_Source data:_

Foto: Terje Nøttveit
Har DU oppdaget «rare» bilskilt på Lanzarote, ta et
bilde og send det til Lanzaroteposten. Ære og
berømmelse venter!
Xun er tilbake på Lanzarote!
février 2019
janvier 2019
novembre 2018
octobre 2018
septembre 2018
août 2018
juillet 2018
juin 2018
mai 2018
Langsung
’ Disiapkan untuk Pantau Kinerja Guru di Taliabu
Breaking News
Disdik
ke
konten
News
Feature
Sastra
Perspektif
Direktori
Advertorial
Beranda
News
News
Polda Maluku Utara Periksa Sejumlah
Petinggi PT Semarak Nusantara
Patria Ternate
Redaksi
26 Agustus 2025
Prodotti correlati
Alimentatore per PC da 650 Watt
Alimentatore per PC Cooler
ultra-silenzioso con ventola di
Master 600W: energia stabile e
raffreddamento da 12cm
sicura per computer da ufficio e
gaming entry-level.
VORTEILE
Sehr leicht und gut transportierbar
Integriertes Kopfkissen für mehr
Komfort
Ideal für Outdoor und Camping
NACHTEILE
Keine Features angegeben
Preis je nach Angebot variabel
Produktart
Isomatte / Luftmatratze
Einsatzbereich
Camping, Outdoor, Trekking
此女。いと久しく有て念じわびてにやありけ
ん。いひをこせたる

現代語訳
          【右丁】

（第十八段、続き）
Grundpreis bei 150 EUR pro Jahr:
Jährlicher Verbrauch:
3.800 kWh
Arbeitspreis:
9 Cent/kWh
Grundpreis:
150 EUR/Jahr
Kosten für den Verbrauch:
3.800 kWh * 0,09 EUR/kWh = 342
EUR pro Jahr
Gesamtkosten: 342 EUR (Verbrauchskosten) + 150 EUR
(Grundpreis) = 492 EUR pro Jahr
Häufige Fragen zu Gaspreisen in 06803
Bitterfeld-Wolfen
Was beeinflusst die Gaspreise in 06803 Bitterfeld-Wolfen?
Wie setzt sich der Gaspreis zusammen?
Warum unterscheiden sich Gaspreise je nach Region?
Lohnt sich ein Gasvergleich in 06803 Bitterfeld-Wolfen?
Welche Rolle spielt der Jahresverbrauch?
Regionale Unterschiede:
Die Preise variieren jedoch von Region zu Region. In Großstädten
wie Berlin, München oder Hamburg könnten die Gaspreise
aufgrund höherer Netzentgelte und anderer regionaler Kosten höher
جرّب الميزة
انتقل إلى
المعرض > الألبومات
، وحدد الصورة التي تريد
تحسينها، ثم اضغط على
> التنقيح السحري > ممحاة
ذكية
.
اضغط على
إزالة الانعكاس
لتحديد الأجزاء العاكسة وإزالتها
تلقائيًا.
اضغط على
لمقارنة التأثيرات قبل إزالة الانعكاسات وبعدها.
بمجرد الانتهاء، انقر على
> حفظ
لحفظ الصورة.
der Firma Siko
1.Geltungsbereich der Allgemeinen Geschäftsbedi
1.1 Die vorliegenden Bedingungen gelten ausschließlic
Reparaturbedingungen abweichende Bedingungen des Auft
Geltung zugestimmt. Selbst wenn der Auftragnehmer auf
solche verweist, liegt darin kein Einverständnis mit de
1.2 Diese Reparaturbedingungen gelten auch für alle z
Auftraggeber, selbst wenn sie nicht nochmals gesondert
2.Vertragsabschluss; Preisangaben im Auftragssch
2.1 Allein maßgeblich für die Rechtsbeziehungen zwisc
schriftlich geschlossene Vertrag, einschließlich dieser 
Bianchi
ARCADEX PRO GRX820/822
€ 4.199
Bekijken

_What you should do:_
Write out all the material exactly.

_The answer:_
Foto: Terje Nøttveit
Har DU oppdaget «rare» bilskilt på Lanzarote, ta et
bilde og send det til Lanzaroteposten. Ære og
berømmelse venter!
Xun er tilbake på Lanzarote!
février 2019
janvier 2019
novembre 2018
octobre 2018
septembre 2018
août 2018
juillet 2018
juin 2018
mai 2018
Langsung
’ Disiapkan untuk Pantau Kinerja Guru di Taliabu
Breaking News
Disdik
ke
konten
News
Feature
Sastra
Perspektif
Direktori
Advertorial
Beranda
News
News
Polda Maluku Utara Periksa Sejumlah
Petinggi PT Semarak Nusantara
Patria Ternate
Redaksi
26 Agustus 2025
Prodotti correlati
Alimentatore per PC da 650 Watt
Alimentatore per PC Cooler
ultra-silenzioso con ventola di
Master 600W: energia stabile e
raffreddamento da 12cm
sicura per computer da ufficio e
gaming entry-level.
VORTEILE
Sehr leicht und gut transportierbar
Integriertes Kopfkissen für mehr
Komfort
Ideal für Outdoor und Camping
NACHTEILE
Keine Features angegeben
Preis je nach Angebot variabel
Produktart
Isomatte / Luftmatratze
Einsatzbereich
Camping, Outdoor, Trekking
此女。いと久しく有て念じわびてにやありけ
ん。いひをこせたる

現代語訳
          【右丁】

（第十八段、続き）
Grundpreis bei 150 EUR pro Jahr:
Jährlicher Verbrauch:
3.800 kWh
Arbeitspreis:
9 Cent/kWh
Grundpreis:
150 EUR/Jahr
Kosten für den Verbrauch:
3.800 kWh * 0,09 EUR/kWh = 342
EUR pro Jahr
Gesamtkosten: 342 EUR (Verbrauchskosten) + 150 EUR
(Grundpreis) = 492 EUR pro Jahr
Häufige Fragen zu Gaspreisen in 06803
Bitterfeld-Wolfen
Was beeinflusst die Gaspreise in 06803 Bitterfeld-Wolfen?
Wie setzt sich der Gaspreis zusammen?
Warum unterscheiden sich Gaspreise je nach Region?
Lohnt sich ein Gasvergleich in 06803 Bitterfeld-Wolfen?
Welche Rolle spielt der Jahresverbrauch?
Regionale Unterschiede:
Die Preise variieren jedoch von Region zu Region. In Großstädten
wie Berlin, München oder Hamburg könnten die Gaspreise
aufgrund höherer Netzentgelte und anderer regionaler Kosten höher
جرّب الميزة
انتقل إلى
المعرض > الألبومات
، وحدد الصورة التي تريد
تحسينها، ثم اضغط على
> التنقيح السحري > ممحاة
ذكية
.
اضغط على
إزالة الانعكاس
لتحديد الأجزاء العاكسة وإزالتها
تلقائيًا.
اضغط على
لمقارنة التأثيرات قبل إزالة الانعكاسات وبعدها.
بمجرد الانتهاء، انقر على
> حفظ
لحفظ الصورة.
der Firma Siko
1.Geltungsbereich der Allgemeinen Geschäftsbedi
1.1 Die vorliegenden Bedingungen gelten ausschließlic
Reparaturbedingungen abweichende Bedingungen des Auft
Geltung zugestimmt. Selbst wenn der Auftragnehmer auf
solche verweist, liegt darin kein Einverständnis mit de
1.2 Diese Reparaturbedingungen gelten auch für alle z
Auftraggeber, selbst wenn sie nicht nochmals gesondert
2.Vertragsabschluss; Preisangaben im Auftragssch
2.1 Allein maßgeblich für die Rechtsbeziehungen zwisc
schriftlich geschlossene Vertrag, einschließlich dieser 
Bianchi
ARCADEX PRO GRX820/822
€ 4.199
Bekijken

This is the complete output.